• _Collected data_:
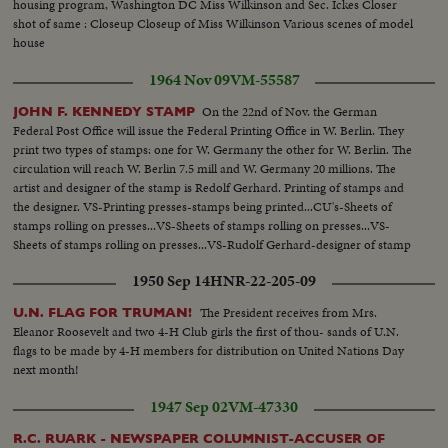
housing program, Washington DC Miss Wilkinson and Sec. Ickes Closer
shot of same : Closeup Closeup of Miss Wilkinson Various scenes of model
house
1964 Nov 09
VM-55587
On the 22nd of Nov. the German
JOHN F. KENNEDY STAMP
Federal Post Office will issue the Federal Printing Office in W. Berlin. They
print two types of stamps: one for W. Germany the other for W. Berlin. The
circulation will reach W. Berlin 7.5 mill and W. Germany 20 millions. The
artist and designer of the stamp is Redolf Gerhard. Printing of stamps and
the designer. VS-Printing presses-stamps being printed...CU's-Sheets of
stamps rolling on presses...VS-Sheets of stamps rolling on presses...VS-
Sheets of stamps rolling on presses...VS-Rudolf Gerhard-designer of stamp
working on stamp die...
1950 Sep 14
HNR-22-205-09
The President receives from Mrs.
U.N. FLAG FOR TRUMAN!
Eleanor Roosevelt and two 4-H Club girls the first of thou- sands of U.N.
flags to be made by 4-H members for distribution on United Nations Day
next month!
1947 Sep 02
VM-47330
R.C. RUARK - NEWSPAPER COLUMNIST-ACCUSER OF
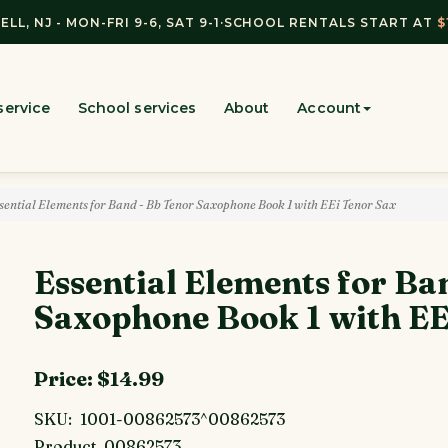
ELL, NJ - MON-FRI 9-6, SAT 9-1
·
SCHOOL RENTALS START AT
$
service
School services
About
Account
ential Elements for Band - Bb Tenor Saxophone Book 1 with EEi Tenor Sax
Essential Elements for Ba
Saxophone Book 1 with EE
Price:
$14.99
SKU:
1001-00862573^00862573
Product
00862573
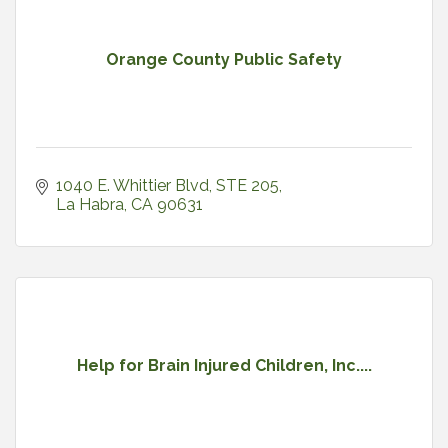
Orange County Public Safety
1040 E. Whittier Blvd, STE 205
La Habra
CA
90631
Help for Brain Injured Children, Inc....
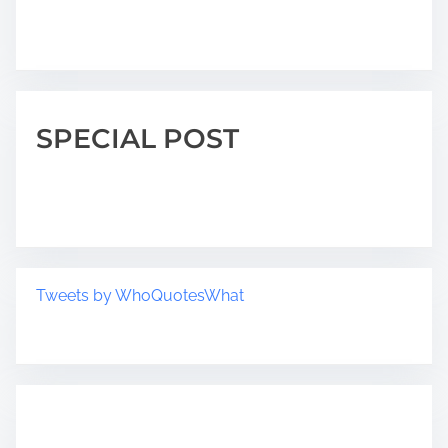
SPECIAL POST
Tweets by WhoQuotesWhat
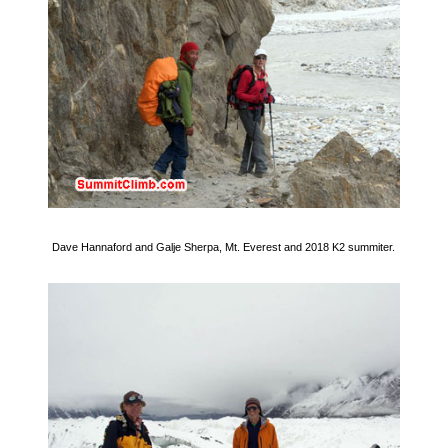
Dave Hannaford and Galje Sherpa, Mt. Everest and 2018 K2 summiter.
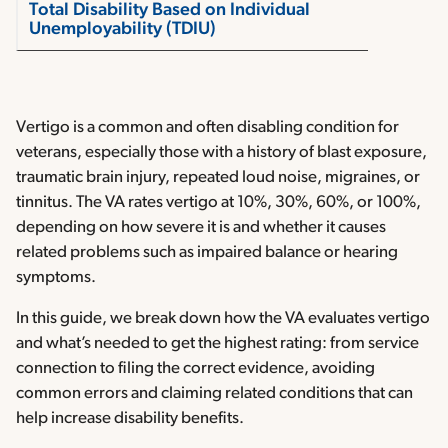
Total Disability Based on Individual
Unemployability (TDIU)
Vertigo is a common and often disabling condition for
veterans, especially those with a history of blast exposure,
traumatic brain injury, repeated loud noise, migraines, or
tinnitus. The VA rates vertigo at 10%, 30%, 60%, or 100%,
depending on how severe it is and whether it causes
related problems such as impaired balance or hearing
symptoms.
In this guide, we break down how the VA evaluates vertigo
and what’s needed to get the highest rating: from service
connection to filing the correct evidence, avoiding
common errors and claiming related conditions that can
help increase disability benefits.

• _WHAT IS BEING ASKED_:
Go through the records and repeat each one exactly, skipping anything that is a picture.

• _RESPONSE TO THE EXERCISE_:
housing program, Washington DC Miss Wilkinson and Sec. Ickes Closer
shot of same : Closeup Closeup of Miss Wilkinson Various scenes of model
house
1964 Nov 09
VM-55587
On the 22nd of Nov. the German
JOHN F. KENNEDY STAMP
Federal Post Office will issue the Federal Printing Office in W. Berlin. They
print two types of stamps: one for W. Germany the other for W. Berlin. The
circulation will reach W. Berlin 7.5 mill and W. Germany 20 millions. The
artist and designer of the stamp is Redolf Gerhard. Printing of stamps and
the designer. VS-Printing presses-stamps being printed...CU's-Sheets of
stamps rolling on presses...VS-Sheets of stamps rolling on presses...VS-
Sheets of stamps rolling on presses...VS-Rudolf Gerhard-designer of stamp
working on stamp die...
1950 Sep 14
HNR-22-205-09
The President receives from Mrs.
U.N. FLAG FOR TRUMAN!
Eleanor Roosevelt and two 4-H Club girls the first of thou- sands of U.N.
flags to be made by 4-H members for distribution on United Nations Day
next month!
1947 Sep 02
VM-47330
R.C. RUARK - NEWSPAPER COLUMNIST-ACCUSER OF
ELL, NJ - MON-FRI 9-6, SAT 9-1
·
SCHOOL RENTALS START AT
$
service
School services
About
Account
ential Elements for Band - Bb Tenor Saxophone Book 1 with EEi Tenor Sax
Essential Elements for Ba
Saxophone Book 1 with EE
Price:
$14.99
SKU:
1001-00862573^00862573
Product
00862573
Orange County Public Safety
1040 E. Whittier Blvd, STE 205
La Habra
CA
90631
Help for Brain Injured Children, Inc....
SPECIAL POST
Tweets by WhoQuotesWhat
Dave Hannaford and Galje Sherpa, Mt. Everest and 2018 K2 summiter.
Total Disability Based on Individual
Unemployability (TDIU)
Vertigo is a common and often disabling condition for
veterans, especially those with a history of blast exposure,
traumatic brain injury, repeated loud noise, migraines, or
tinnitus. The VA rates vertigo at 10%, 30%, 60%, or 100%,
depending on how severe it is and whether it causes
related problems such as impaired balance or hearing
symptoms.
In this guide, we break down how the VA evaluates vertigo
and what’s needed to get the highest rating: from service
connection to filing the correct evidence, avoiding
common errors and claiming related conditions that can
help increase disability benefits.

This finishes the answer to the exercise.